My wife texted me shortly after she left for her walk to work. “We have a rabbit.”
I knew she didn’t mean that we had acquired a bunny, I don’t want pets in our apartment, but rather that she had seen one. I didn’t find that surprising. Her walk takes her through the vineyards. I haven’t seen much wildlife on our walks there, but we have seen deer, so why not a rabbit?
Being funny, and knowing that it will soon be Easter, I texted her back with the words: “Hopefully chocolate.” I knew it wasn’t likely; I’m never that fortunate.
I was right. Her response came back with “Black Forest = wood.” I was confused. A wooden rabbit? Was this a Monty Python sketch in southern Germany? We we being invaded?

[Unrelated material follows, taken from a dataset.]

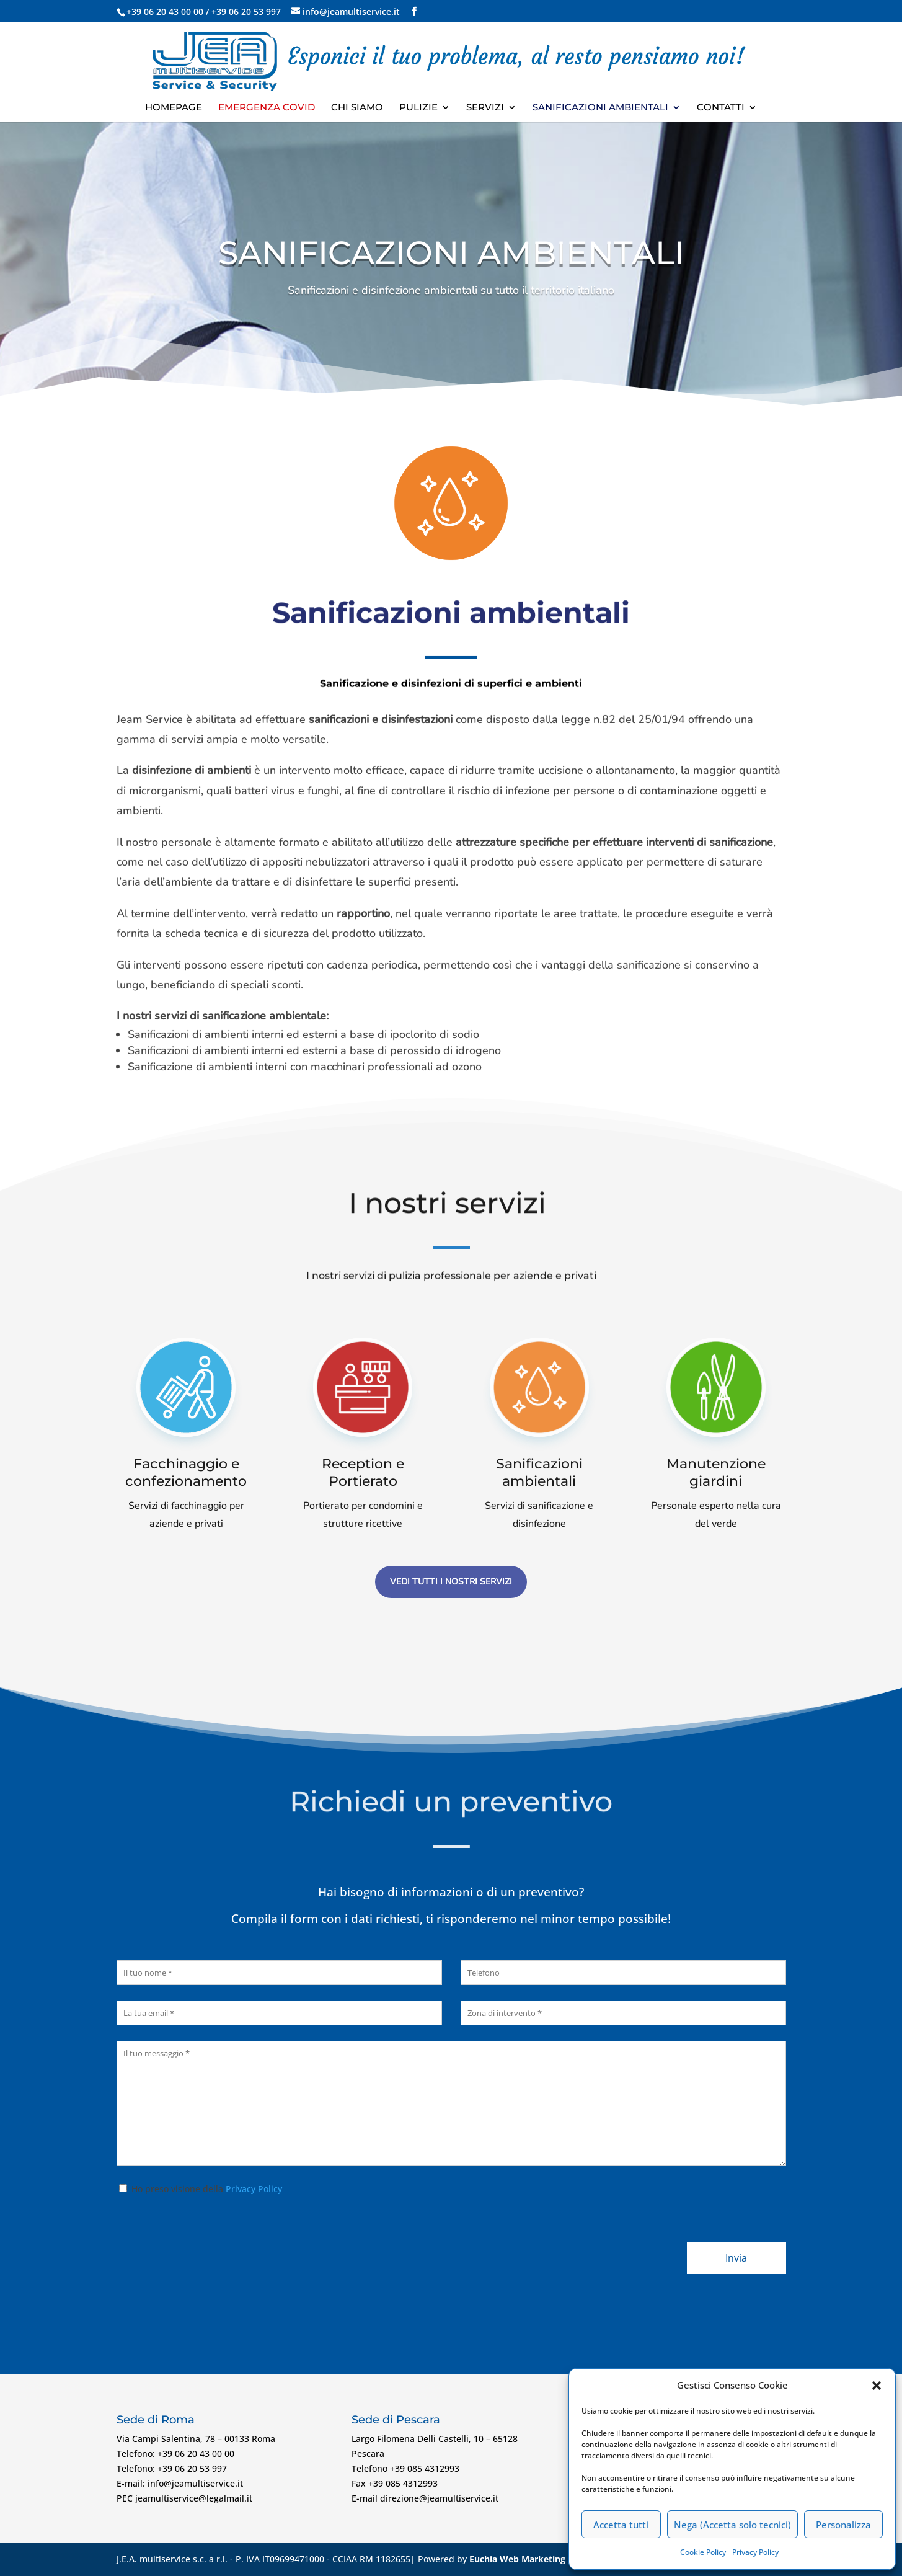 The image size is (902, 2576). I want to click on Personalizza, so click(843, 2524).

Later I too saw the rabbit, which it turns out was not in the vineyards as I had assumed but in the market square. It was holding a basket containing one plastic egg. Indeed, the Easter bunny has apparently come early to Sulzburg.
I’m sure it is all meant in fun. After all, everyone knows rabbits don’t lay eggs and have nothing to do with Easter. I doubt municipal officials want to put up a cross, which would perhaps be more theologically appropriate. While I would love to see a depiction of an empty tomb, that’s probably too much for them. After all, there was a Christmas tree in the same spot in December, but no nativity scene.
I hadn’t given much thought to the public display of Easter. We don’t do much of that in Canada (laying aside the commercialism, which is not a government initiative). I don’t remember any Easter displays on public land, bunny-like or otherwise. I’m wondering what else, if anything, will be added to the display over the next few weeks. More eggs perhaps. Probably nothing that would point to the true meaning of Easter, the death and subsequent resurrection of Jesus Christ.
Maybe I’m wrong. This is a very religious area of Germany. As I have previously noted the school holidays are religious ones (the kids get two weeks off for Pentecost!) and maybe there will be some civic recognition of Easter that goes beyond a brown bunny.
I’m living in a dream world, aren’t I?